Transcribed page contents
Segment Open
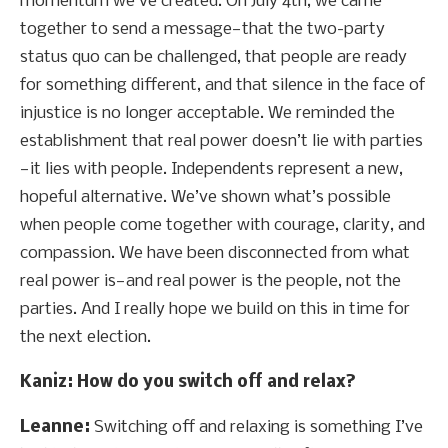
momentum we’ve created. On July 4th, we came
together to send a message—that the two-party
status quo can be challenged, that people are ready
for something different, and that silence in the face of
injustice is no longer acceptable. We reminded the
establishment that real power doesn’t lie with parties
—it lies with people. Independents represent a new,
hopeful alternative. We’ve shown what’s possible
when people come together with courage, clarity, and
compassion. We have been disconnected from what
real power is—and real power is the people, not the
parties. And I really hope we build on this in time for
the next election.
Kaniz: How do you switch off and relax?
Leanne:
Switching off and relaxing is something I’ve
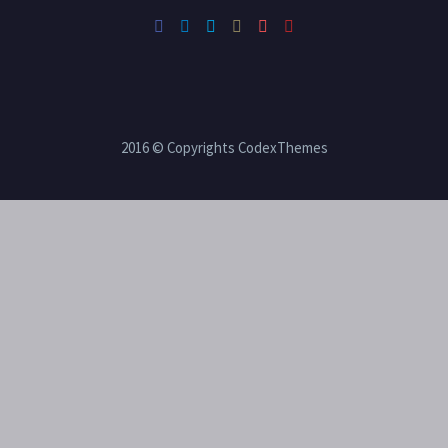
2016 © Copyrights CodexThemes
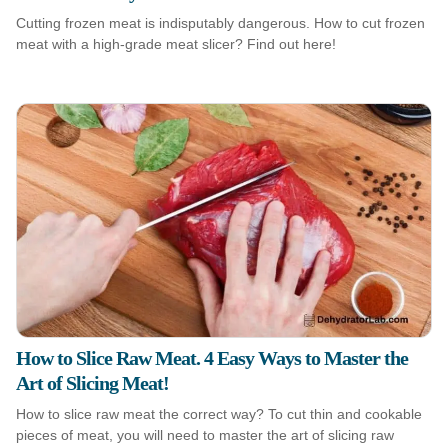
Cutting frozen meat is indisputably dangerous. How to cut frozen
meat with a high-grade meat slicer? Find out here!
How to Slice Raw Meat. 4 Easy Ways to Master the
Art of Slicing Meat!
How to slice raw meat the correct way? To cut thin and cookable
pieces of meat, you will need to master the art of slicing raw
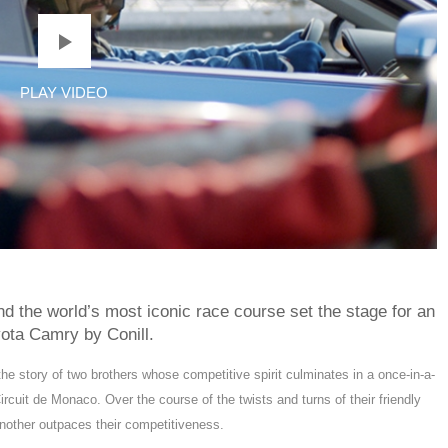
 and the world’s most iconic race course set the stage for an
ota Camry by Conill.
the story of two brothers whose competitive spirit culminates in a once-in-a-
ircuit de Monaco. Over the course of the twists and turns of their friendly
 another outpaces their competitiveness.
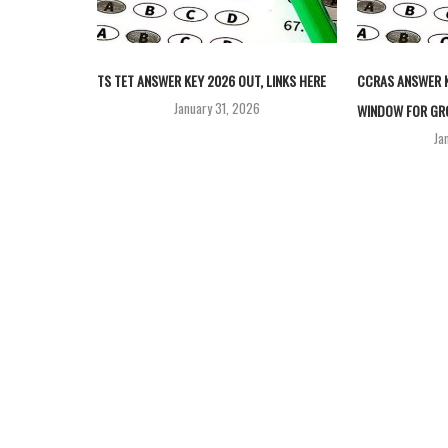
TS TET ANSWER KEY 2026 OUT, LINKS HERE
CCRAS ANSWER K
January 31, 2026
WINDOW FOR GRO
Ja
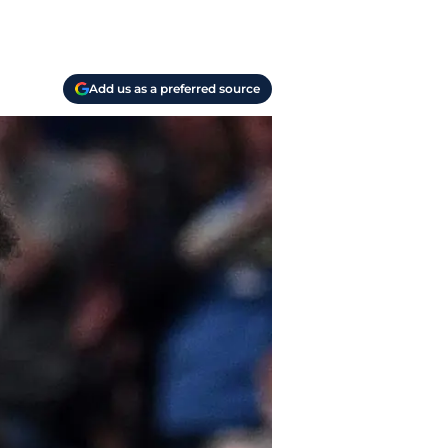
Add us as a preferred source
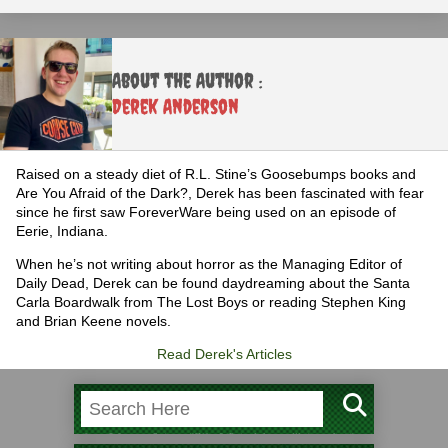
About the Author :
Derek Anderson
Raised on a steady diet of R.L. Stine’s Goosebumps books and
Are You Afraid of the Dark?, Derek has been fascinated with fear
since he first saw ForeverWare being used on an episode of
Eerie, Indiana.
When he’s not writing about horror as the Managing Editor of
Daily Dead, Derek can be found daydreaming about the Santa
Carla Boardwalk from The Lost Boys or reading Stephen King
and Brian Keene novels.
Read Derek's Articles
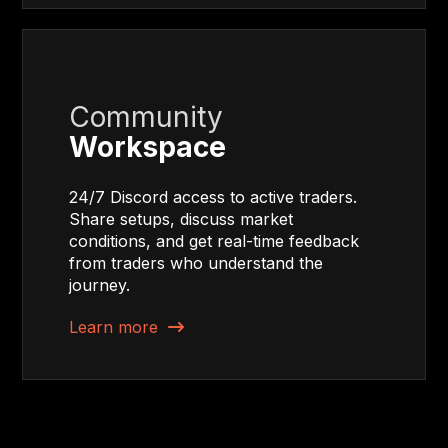
Community
Workspace
24/7 Discord access to active traders.
Share setups, discuss market
conditions, and get real-time feedback
from traders who understand the
journey.
Learn more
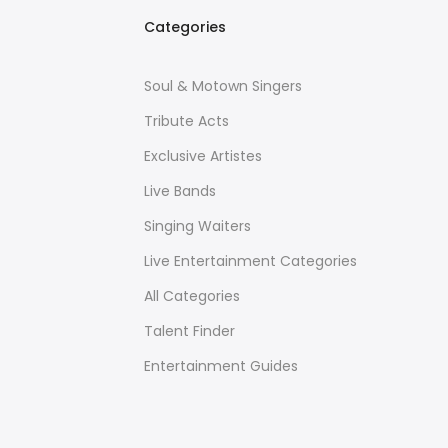
Categories
Soul & Motown Singers
Tribute Acts
Exclusive Artistes
Live Bands
Singing Waiters
Live Entertainment Categories
All Categories
Talent Finder
Entertainment Guides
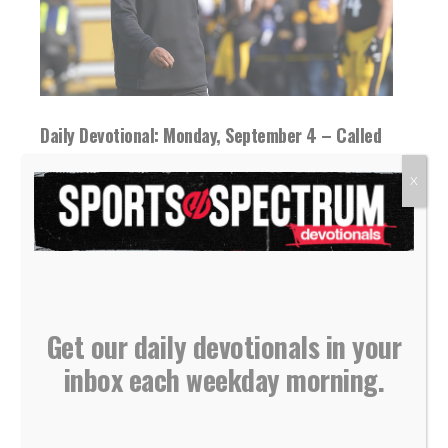
Daily Devotional: Monday, September 4 – Called
By God
X
04 September 2023
Tough times and training seasons can be used
by God to mold and shape you...
READ MORE
Get our daily devotionals in your
inbox each weekday morning.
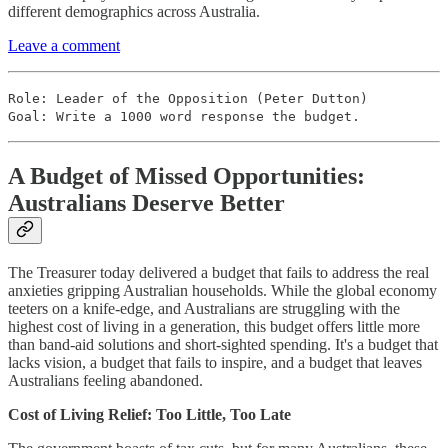
different demographics across Australia.
Leave a comment
Role: Leader of the Opposition (Peter Dutton)
Goal: Write a 1000 word response the budget.
A Budget of Missed Opportunities:
Australians Deserve Better
The Treasurer today delivered a budget that fails to address the real
anxieties gripping Australian households. While the global economy
teeters on a knife-edge, and Australians are struggling with the
highest cost of living in a generation, this budget offers little more
than band-aid solutions and short-sighted spending. It's a budget that
lacks vision, a budget that fails to inspire, and a budget that leaves
Australians feeling abandoned.
Cost of Living Relief: Too Little, Too Late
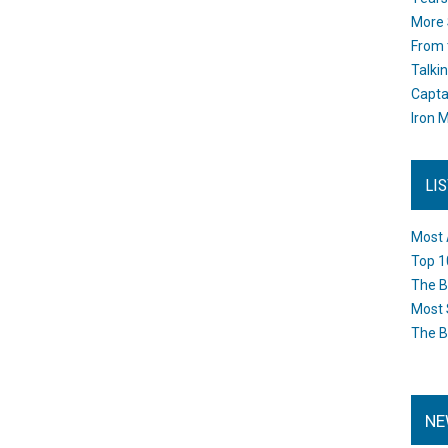
More 
From 
Talki
Capta
Iron M
LI
Most 
Top 1
The B
Most 
The B
NE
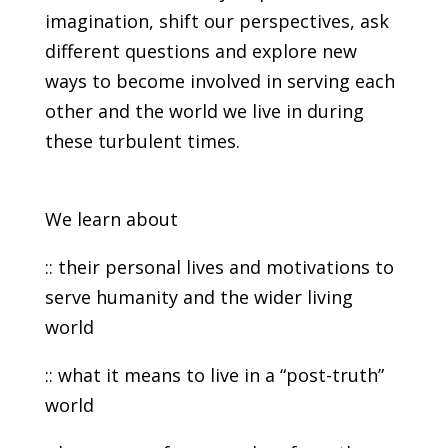
imagination, shift our perspectives, ask
different questions and explore new
ways to become involved in serving each
other and the world we live in during
these turbulent times.
We learn about
:: their personal lives and motivations to
serve humanity and the wider living
world
:: what it means to live in a “post-truth”
world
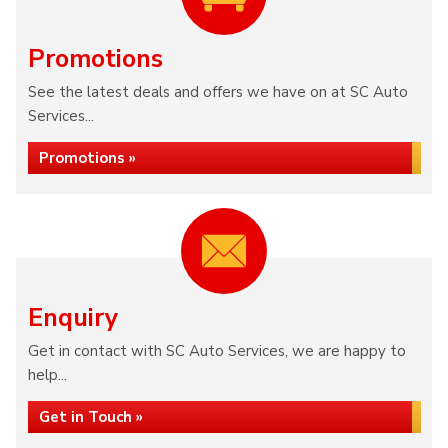
Promotions
See the latest deals and offers we have on at SC Auto
Services...
Promotions »
Enquiry
Get in contact with SC Auto Services, we are happy to
help...
Get in Touch »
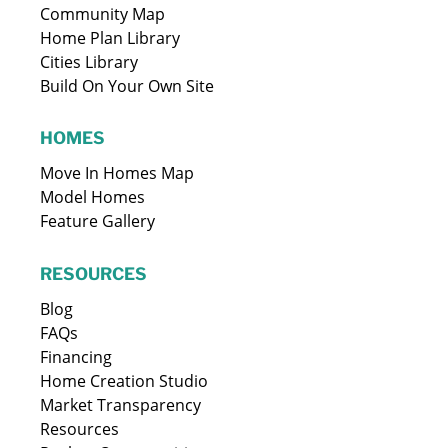
Community Map
Home Plan Library
Cities Library
Build On Your Own Site
HOMES
Move In Homes Map
Model Homes
Feature Gallery
RESOURCES
Blog
FAQs
Financing
Home Creation Studio
Market Transparency
Resources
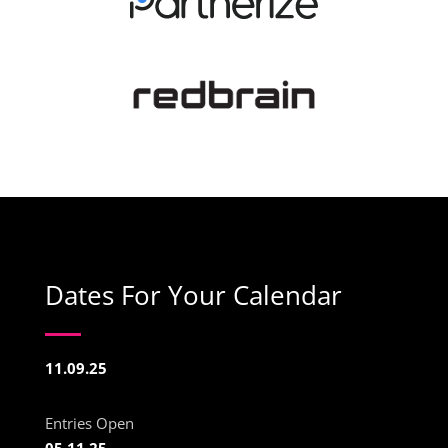
Dates For Your Calendar
11.09.25
Entries Open
05.11.25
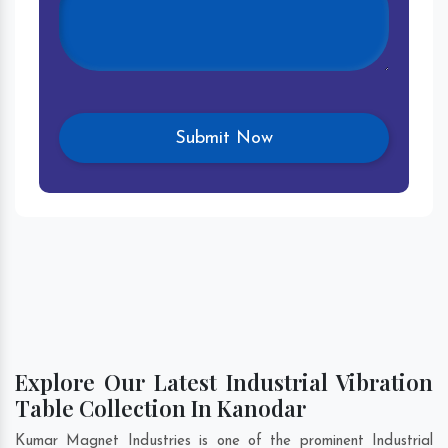
Explore Our Latest Industrial Vibration
Table Collection In Kanodar
Kumar Magnet Industries is one of the prominent Industrial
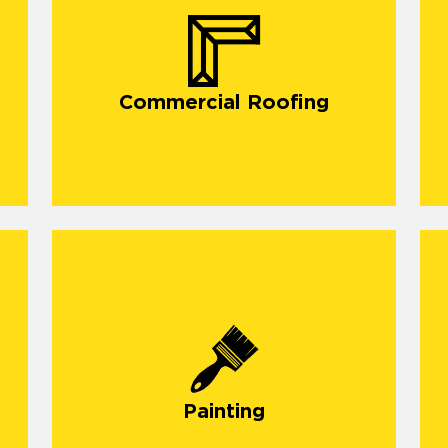
Commercial Roofing
O
d
Painting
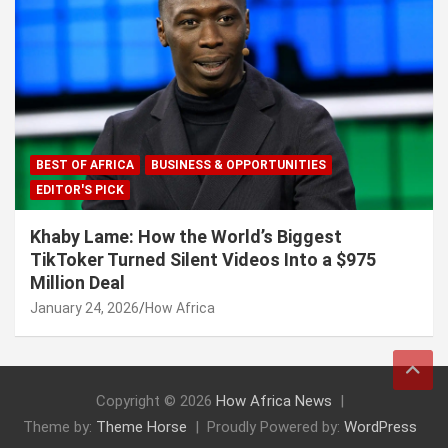
BEST OF AFRICA
BUSINESS & OPPORTUNITIES
EDITOR'S PICK
Khaby Lame: How the World’s Biggest
TikToker Turned Silent Videos Into a $975
Million Deal
January 24, 2026
How Africa
Copyright © 2026
How Africa News
Theme by:
Theme Horse
Proudly Powered by:
WordPress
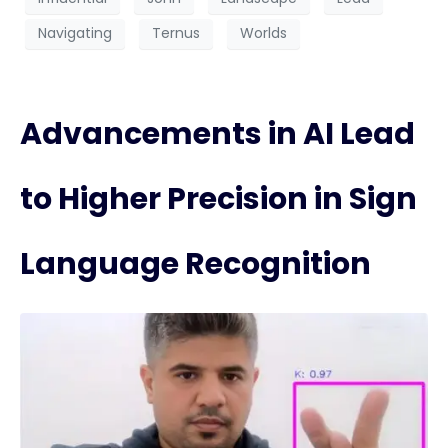
Navigating
Ternus
Worlds
Advancements in AI Lead
to Higher Precision in Sign
Language Recognition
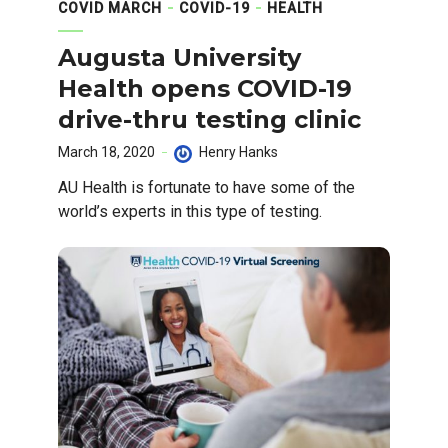
COVID MARCH
COVID-19
HEALTH
Augusta University
Health opens COVID-19
drive-thru testing clinic
March 18, 2020
Henry Hanks
AU Health is fortunate to have some of the
world’s experts in this type of testing.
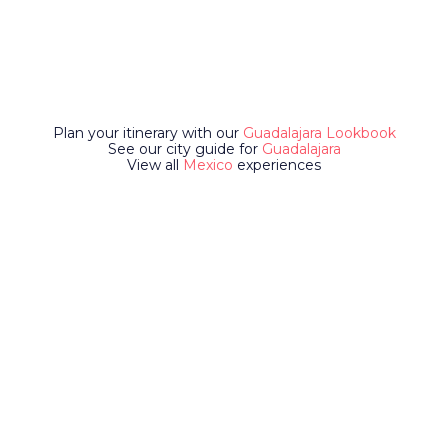
Plan your itinerary with our
Guadalajara Lookbook
See our city guide for
Guadalajara
View all
Mexico
experiences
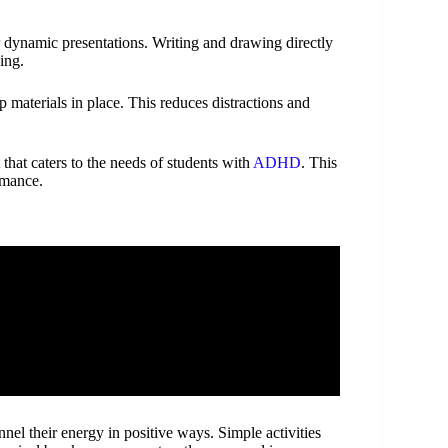
r dynamic presentations. Writing and drawing directly
ing.
p materials in place. This reduces distractions and
that caters to the needs of students with
ADHD
. This
rmance.
el their energy in positive ways. Simple activities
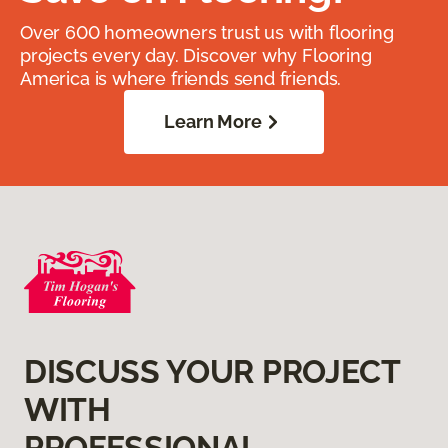
Over 600 homeowners trust us with flooring
projects every day. Discover why Flooring
America is where friends send friends.
Learn More
DISCUSS YOUR PROJECT
WITH
PROFESSIONAL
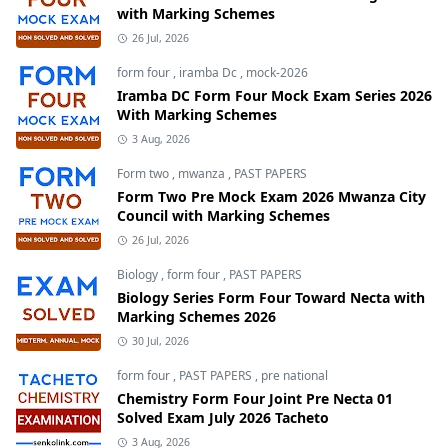
with Marking Schemes
26 Jul, 2026
form four
,
iramba Dc
,
mock-2026
Iramba DC Form Four Mock Exam Series 2026
With Marking Schemes
3 Aug, 2026
Form two
,
mwanza
,
PAST PAPERS
Form Two Pre Mock Exam 2026 Mwanza City
Council with Marking Schemes
26 Jul, 2026
Biology
,
form four
,
PAST PAPERS
Biology Series Form Four Toward Necta with
Marking Schemes 2026
30 Jul, 2026
form four
,
PAST PAPERS
,
pre national
Chemistry Form Four Joint Pre Necta 01
Solved Exam July 2026 Tacheto
3 Aug, 2026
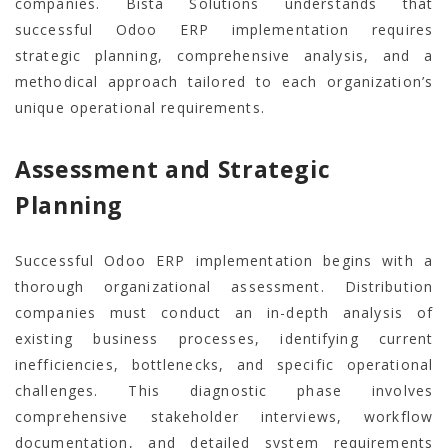
companies. Bista Solutions understands that
successful Odoo ERP implementation requires
strategic planning, comprehensive analysis, and a
methodical approach tailored to each organization’s
unique operational requirements.
Assessment and Strategic
Planning
Successful Odoo ERP implementation begins with a
thorough organizational assessment. Distribution
companies must conduct an in-depth analysis of
existing business processes, identifying current
inefficiencies, bottlenecks, and specific operational
challenges. This diagnostic phase involves
comprehensive stakeholder interviews, workflow
documentation, and detailed system requirements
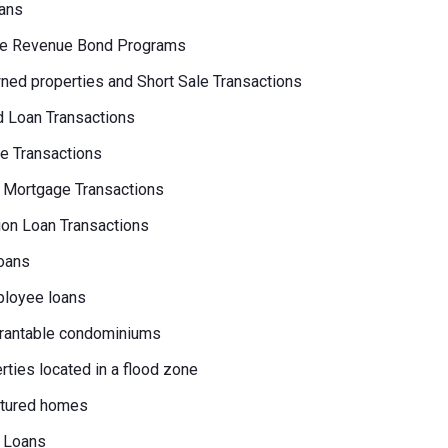
ans
e Revenue Bond Programs
ed properties and Short Sale Transactions
 Loan Transactions
e Transactions
 Mortgage Transactions
on Loan Transactions
oans
loyee loans
rantable condominiums
erties located in a flood zone
tured homes
 Loans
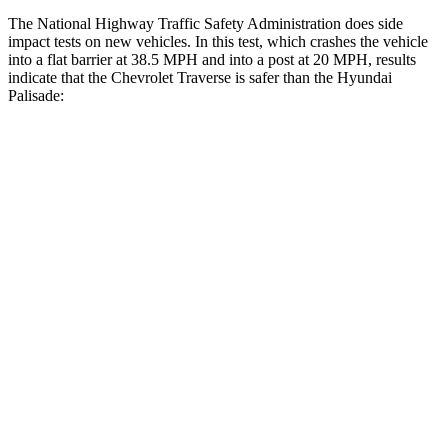
The National Highway Traffic Safety Administration does side
impact tests on new vehicles. In this test, which crashes the vehicle
into a flat barrier at 38.5 MPH and into a post at 20 MPH, results
indicate that the Chevrolet Traverse is safer than the Hyundai
Palisade:
Traverse
Palisade
Front Seat
STARS
5 Stars
5 Stars
Chest Movement
.6 inches
.7 inches
Abdominal Force
73 lbs.
113 lbs.
Rear Seat
STARS
5 Stars
5 Stars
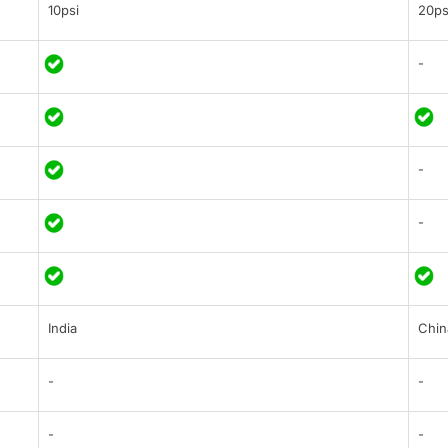
10psi
20ps
-
-
-
India
Chin
-
-
-
-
Segment Closed
Copy out the lines above that hold the string "Traverse".

indicate that the Chevrolet Traverse is safer than the Hyundai
Traverse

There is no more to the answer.